The current estimated value of the patients from these purchasers is £2bn, of which the biggest purchaser is the Kuwait government with a budget of £804m, which is regularly overspent. The Kuwait figures exclude the spend by the Kuwait Military, who have a lower threshold for approval of treatment abroad when compared to the Ministry of Health.

The Qatari government spend of £263m indicated in the graph dates back to 2016, however Qatar is one of the largest purchasers of healthcare in London and has "Abroad Medical Offices" in London, Washington, Bonn, Cairo and Thailand which would indicate that the "official" number of 395 patients in 2016 is now much higher in 2019.

Can the UK attract more government-sponsored patients?

The question that is often asked is why the UK isn’t getting a larger share of the “pot”. Although the reasons can be complex, I offer the following observations:

  • There is a political issue between the Governments of Abu Dhabi and the UK which has resulted in a dictate that patients will not be sponsored for treatment in the UK. As a result, the majority of the £323m spend by Department of Health Abu Dhabi is in the USA. There are some signs, however, that this position on the UK is moving in a positive direction.
  • Pricing in the UK is not considered to be transparent.
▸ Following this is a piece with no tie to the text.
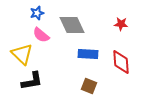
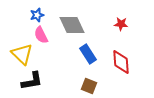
blue star: moved 2 px down
pink semicircle: rotated 24 degrees clockwise
blue rectangle: rotated 54 degrees clockwise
One of the major purchasers has said that “sending a patient to the UK is like writing a blank cheque”.
  • Patients are being given more choice of destination, within certain limits, than they previously experienced and this is being ignored in many marketing approaches by UK healthcare organisations.
  • The KSA market has been regarded as too difficult to access, so pretty much ignored by the UK providers. The UK received 236 patients of a total of 2,400 patients sponsored for treatment abroad. Germany received 766 and the USA 1,307.

The future includes referrals abroad

The strategic aims of the Governments of the Middle Eastern countries are to continue to improve healthcare services and, in turn, to reduce the number of patients travelling abroad for treatment.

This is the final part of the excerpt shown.